As Dr. Sears told his children, "Your success in life ... will not be measured by the money you make or the degrees you earn, but rather by the number of persons whose lives are better because of what you did." To that end, Sears advocates what he has coined "attachment parenting," or AP, the practice of listening to your parenting instincts and being sensitive to your baby's needs (such as by quickly responding to cries; by breastfeeding on cue, not bottle-feeding on a schedule; and by co-sleeping). By having his needs met immediately, Sears says the child learns to trust adults, and he in turn mirrors this behavior by acting sensitively to the needs of others later on.
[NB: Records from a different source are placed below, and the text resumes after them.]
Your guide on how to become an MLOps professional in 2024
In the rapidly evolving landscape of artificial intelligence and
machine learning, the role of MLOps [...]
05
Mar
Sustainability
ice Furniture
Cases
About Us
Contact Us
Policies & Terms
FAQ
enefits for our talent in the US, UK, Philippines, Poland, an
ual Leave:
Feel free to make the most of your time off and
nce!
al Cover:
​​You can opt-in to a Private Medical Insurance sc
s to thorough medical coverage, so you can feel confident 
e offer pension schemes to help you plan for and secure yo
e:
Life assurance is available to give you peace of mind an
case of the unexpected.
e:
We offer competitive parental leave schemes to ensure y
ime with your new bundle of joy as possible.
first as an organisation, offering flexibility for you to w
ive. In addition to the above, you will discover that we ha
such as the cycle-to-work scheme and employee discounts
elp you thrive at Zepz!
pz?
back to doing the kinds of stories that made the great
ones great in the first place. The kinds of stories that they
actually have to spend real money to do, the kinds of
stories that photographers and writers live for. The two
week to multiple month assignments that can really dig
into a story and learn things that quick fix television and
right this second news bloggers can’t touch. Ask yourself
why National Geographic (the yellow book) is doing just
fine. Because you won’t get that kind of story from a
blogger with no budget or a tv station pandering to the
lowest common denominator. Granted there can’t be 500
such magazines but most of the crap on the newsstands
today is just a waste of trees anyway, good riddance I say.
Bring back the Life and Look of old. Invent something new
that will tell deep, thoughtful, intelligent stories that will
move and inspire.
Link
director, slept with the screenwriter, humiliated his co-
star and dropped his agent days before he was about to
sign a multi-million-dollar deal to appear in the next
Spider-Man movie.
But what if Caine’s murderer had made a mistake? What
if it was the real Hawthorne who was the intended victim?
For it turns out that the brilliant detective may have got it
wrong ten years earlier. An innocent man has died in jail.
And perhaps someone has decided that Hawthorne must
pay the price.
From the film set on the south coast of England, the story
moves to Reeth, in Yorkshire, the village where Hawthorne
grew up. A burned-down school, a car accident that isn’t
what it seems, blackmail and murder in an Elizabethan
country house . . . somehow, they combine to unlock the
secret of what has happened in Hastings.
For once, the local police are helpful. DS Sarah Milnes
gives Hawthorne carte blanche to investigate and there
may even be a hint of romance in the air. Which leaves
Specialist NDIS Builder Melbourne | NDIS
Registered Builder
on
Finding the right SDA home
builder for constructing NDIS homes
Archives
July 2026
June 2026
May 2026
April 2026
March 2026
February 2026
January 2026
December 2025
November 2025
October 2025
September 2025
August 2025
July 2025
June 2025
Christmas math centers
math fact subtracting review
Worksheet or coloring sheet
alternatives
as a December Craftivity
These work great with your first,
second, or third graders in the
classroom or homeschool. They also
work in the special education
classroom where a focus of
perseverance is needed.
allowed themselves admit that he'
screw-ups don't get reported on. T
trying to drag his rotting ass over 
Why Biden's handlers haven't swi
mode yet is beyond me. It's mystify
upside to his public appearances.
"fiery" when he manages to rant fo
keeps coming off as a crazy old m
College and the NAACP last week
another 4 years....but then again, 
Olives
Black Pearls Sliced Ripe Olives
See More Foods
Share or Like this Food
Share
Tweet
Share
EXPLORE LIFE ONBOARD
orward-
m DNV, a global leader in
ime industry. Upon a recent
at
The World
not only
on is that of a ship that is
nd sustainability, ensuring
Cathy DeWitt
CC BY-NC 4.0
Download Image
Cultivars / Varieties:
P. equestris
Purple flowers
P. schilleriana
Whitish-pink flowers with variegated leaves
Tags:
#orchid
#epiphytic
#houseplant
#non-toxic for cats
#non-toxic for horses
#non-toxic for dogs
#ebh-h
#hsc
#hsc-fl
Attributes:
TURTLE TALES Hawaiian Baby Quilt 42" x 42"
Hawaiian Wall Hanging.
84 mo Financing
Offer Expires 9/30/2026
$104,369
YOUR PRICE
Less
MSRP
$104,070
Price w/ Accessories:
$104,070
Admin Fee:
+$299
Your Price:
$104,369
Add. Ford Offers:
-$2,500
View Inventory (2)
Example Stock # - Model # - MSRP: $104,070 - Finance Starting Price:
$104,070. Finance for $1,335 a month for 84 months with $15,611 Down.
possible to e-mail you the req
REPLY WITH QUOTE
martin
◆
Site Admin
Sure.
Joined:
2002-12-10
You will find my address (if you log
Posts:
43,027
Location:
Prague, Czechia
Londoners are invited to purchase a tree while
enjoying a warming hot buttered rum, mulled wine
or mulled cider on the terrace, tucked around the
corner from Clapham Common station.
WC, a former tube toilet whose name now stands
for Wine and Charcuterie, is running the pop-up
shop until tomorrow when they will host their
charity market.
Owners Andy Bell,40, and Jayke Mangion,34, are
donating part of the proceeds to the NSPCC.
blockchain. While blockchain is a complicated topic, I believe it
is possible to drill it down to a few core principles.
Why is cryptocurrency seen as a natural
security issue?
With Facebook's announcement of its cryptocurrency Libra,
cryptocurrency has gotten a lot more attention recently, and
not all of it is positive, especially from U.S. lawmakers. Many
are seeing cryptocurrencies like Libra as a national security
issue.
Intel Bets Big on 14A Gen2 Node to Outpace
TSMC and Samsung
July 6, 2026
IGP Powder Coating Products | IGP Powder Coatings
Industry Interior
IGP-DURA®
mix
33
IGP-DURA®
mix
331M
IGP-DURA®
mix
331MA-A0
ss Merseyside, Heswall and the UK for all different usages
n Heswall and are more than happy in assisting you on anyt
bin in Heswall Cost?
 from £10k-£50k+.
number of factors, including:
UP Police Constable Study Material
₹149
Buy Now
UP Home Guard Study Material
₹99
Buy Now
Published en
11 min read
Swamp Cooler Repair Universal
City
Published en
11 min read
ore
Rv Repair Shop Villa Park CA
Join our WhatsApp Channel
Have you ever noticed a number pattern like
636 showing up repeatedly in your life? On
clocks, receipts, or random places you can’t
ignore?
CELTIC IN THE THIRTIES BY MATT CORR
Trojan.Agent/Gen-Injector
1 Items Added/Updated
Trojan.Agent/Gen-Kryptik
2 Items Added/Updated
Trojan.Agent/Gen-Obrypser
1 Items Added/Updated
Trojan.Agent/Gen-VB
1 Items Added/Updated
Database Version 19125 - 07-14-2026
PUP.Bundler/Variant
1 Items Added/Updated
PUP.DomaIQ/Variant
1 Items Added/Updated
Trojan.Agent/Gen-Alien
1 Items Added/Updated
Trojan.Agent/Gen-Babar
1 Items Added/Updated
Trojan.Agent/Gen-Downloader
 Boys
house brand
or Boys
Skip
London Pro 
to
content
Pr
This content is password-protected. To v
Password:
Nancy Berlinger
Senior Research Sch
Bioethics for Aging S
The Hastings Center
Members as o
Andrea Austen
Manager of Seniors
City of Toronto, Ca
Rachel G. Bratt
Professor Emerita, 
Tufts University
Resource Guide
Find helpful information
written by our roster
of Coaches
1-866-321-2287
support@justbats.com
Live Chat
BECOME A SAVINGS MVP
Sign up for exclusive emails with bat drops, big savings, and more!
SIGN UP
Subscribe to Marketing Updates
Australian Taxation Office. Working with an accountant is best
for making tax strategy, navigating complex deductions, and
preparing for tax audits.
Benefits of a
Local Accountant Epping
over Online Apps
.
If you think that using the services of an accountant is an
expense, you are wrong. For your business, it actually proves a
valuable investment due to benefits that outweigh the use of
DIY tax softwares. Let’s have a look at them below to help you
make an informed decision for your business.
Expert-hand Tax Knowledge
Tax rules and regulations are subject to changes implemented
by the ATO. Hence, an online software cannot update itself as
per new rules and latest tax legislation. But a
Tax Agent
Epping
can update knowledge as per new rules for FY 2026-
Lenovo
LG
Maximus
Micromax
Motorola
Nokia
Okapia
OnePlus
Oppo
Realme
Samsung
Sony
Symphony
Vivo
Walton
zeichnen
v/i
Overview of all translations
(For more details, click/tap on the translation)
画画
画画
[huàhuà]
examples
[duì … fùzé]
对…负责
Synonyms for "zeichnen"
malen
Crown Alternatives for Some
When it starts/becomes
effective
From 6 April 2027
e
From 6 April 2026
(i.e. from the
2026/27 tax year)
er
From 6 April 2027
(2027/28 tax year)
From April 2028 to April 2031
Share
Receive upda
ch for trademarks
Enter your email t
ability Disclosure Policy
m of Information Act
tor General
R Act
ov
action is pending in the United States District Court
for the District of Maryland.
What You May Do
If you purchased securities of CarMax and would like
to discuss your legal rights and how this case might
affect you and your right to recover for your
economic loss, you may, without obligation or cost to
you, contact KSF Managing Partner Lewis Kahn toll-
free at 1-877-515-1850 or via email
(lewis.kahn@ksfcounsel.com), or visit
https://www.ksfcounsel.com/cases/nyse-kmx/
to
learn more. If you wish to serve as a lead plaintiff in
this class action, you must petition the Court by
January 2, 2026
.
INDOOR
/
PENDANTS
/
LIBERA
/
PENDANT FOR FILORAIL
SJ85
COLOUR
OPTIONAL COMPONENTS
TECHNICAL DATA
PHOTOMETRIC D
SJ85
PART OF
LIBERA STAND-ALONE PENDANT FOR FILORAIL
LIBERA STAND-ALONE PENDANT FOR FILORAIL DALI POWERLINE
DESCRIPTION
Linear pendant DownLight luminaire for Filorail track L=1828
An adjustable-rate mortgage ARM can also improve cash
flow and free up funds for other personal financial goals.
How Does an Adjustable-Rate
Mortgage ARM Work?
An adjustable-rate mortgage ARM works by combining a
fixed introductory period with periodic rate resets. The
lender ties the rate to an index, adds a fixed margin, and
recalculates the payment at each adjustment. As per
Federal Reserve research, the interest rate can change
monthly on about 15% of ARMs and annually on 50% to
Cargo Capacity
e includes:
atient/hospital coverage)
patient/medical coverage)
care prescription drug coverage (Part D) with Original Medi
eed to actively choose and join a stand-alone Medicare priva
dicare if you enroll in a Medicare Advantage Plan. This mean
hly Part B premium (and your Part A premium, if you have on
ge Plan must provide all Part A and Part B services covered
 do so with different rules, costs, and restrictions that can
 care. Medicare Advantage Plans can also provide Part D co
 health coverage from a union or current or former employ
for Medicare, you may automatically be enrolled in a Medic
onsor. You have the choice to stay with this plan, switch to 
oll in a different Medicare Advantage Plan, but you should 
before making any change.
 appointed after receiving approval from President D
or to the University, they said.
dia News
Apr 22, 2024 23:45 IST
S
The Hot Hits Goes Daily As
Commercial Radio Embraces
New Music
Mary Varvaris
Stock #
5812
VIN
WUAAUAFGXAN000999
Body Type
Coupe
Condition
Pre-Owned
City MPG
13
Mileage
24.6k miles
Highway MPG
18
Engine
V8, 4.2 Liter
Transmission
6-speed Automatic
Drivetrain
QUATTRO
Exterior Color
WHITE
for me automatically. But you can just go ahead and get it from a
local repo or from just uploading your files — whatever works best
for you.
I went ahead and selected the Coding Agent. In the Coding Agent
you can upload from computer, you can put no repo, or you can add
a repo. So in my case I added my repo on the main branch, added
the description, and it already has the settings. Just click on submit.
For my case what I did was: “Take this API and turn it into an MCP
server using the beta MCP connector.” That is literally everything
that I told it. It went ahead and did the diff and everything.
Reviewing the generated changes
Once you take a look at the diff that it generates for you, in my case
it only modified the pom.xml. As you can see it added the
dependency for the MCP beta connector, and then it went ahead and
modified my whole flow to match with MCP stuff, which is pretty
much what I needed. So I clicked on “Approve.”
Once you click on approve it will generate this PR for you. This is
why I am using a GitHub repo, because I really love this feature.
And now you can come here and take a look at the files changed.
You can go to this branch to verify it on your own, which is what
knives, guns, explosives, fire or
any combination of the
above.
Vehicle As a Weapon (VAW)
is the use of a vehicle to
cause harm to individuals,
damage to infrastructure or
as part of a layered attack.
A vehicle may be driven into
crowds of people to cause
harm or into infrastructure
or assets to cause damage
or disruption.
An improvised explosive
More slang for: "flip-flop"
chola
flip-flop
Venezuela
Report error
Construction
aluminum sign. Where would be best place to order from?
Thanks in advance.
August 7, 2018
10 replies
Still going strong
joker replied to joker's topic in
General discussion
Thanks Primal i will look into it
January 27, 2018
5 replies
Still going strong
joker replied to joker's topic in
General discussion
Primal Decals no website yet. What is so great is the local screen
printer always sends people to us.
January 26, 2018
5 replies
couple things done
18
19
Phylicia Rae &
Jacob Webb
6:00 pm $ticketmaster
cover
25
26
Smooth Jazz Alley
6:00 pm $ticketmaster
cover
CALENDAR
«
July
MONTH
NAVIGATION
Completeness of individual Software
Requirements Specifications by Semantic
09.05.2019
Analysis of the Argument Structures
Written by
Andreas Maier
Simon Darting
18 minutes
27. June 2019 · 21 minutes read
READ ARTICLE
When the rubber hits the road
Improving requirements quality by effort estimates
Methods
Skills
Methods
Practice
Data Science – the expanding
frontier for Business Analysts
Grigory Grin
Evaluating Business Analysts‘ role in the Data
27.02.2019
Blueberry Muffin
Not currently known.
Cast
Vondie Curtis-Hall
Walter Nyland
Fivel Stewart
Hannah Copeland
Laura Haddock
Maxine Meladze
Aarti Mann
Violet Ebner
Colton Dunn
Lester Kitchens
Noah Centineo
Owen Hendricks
Sears says, "It's never too late to try the AP approach with a child," but The Successful Child definitely will be most useful to parents who've raised their child according to AP guidelines through infancy and toddlerhood. Those who haven't may shudder when Sears writes that the developmental stage from birth to one year most influences a child's future success "because that's when caregivers leave the most lasting impressions on a child's brain." Nevertheless, the Searses have packed in a plethora of sensible tips here for all parents, including 16 ways to teach children how to make wise choices, 12 strategies for guiding spiritual development, seven questions to ponder when a teen wants to start working part-time, and a dozen ways to boost your child's intellectual abilities, such as by offering a diet high in brain-building omega-3 fatty acids. But the most important thing parents can do for their kids, the Searses say, is to hold high expectations: "Let her know that you expect her to do her best, no less and no more, and that you will love her no matter what." --Erica Jorgensen
Good advice is hard to find, but this books is worth every penny.
The authors balance great love and respect for children with an appreciation for the structure and limits that children need in order to flourish.
As with all Sears books, parental anecdotes are used liberally, keeping the book personal and interesting.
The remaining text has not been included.